In The Last Jedi, the Resistance lacks truly great generals. Commander Poe Dameron is a skilled fighter pilot but hardly a strategic thinker; he’s a hammer who sees a world full of nails. He gambles the Resistance bomber fleet on a shot to take out a First Order dreadnought-class star destroyer. Not only that, but he does so in violation of a direct order from General Leia Organa. The mission succeeds in knocking out the enemy ship, but at the cost of the entire Resistance bomber fleet, for which Poe is reduced in rank.
Seeking that decisive battle with the First Order only resulted in dead pilots and lost resources. It solved nothing in the long term. And as the rest of The Last Jedi makes clear, for every enemy star destroyer or frigate the Resistance accounts for, the First Order can replace it without blinking an eye.
Rather than making massive sacrifices to blow up one big ship, the real strength of the Resistance rests in its ability to survive. The presumed heroics of individuals like Poe and Finn make it hard for them to do even that.
In many ways, the Resistance shares that trait with real-world rebellions throughout history. Most are worn down through the sheer lack of resources and through attrition; a decisive battle becomes their best way to make a grand statement.
In The Last Jedi, the Resistance lacks truly great generals.
The successful counterexample, and a model the Resistance would have been better served following, is the American Revolution. George Washington’s genius lay less in his ability to take the fight to the British—although he excelled at that—and more in the way that he prioritized preservation of troops over seeking out a singular moment of triumph. His ability to exfiltrate units from near-disaster mattered just as much as his offensive strategies.
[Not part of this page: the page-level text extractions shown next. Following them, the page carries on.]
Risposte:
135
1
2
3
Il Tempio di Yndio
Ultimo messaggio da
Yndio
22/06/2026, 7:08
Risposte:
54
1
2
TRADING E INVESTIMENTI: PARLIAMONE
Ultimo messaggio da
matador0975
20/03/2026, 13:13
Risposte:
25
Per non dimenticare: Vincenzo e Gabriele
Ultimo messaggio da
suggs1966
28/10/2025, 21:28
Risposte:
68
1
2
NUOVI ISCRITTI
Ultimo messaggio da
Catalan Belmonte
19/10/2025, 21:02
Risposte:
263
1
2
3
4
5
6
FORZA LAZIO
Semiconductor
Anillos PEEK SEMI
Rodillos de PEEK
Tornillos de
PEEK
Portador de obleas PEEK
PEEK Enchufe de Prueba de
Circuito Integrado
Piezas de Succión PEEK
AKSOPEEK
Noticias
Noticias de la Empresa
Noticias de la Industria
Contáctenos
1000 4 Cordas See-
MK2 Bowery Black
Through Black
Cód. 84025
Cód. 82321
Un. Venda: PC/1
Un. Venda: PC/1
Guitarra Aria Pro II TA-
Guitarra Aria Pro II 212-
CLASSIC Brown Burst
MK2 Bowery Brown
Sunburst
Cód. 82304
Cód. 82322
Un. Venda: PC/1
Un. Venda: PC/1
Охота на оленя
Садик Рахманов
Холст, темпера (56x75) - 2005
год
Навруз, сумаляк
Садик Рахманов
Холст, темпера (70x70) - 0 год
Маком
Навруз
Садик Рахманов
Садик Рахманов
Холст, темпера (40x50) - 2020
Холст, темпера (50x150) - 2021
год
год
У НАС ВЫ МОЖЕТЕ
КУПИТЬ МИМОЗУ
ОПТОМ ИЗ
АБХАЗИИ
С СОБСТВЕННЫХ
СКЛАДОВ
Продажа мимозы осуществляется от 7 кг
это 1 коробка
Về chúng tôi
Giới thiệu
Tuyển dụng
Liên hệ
But just as General Organa finally recognizes the importance of preserving her force—too late, one could argue—she enters a coma after the First Order begins its bombardment of the last Resistance Frigate. (RIP Admiral Ackbar.) Command devolves to Vice Admiral Amilyn Holdo, who recognizes the strategic need to protect their force, but has what proves to be a fatal flaw: She fails to communicate well.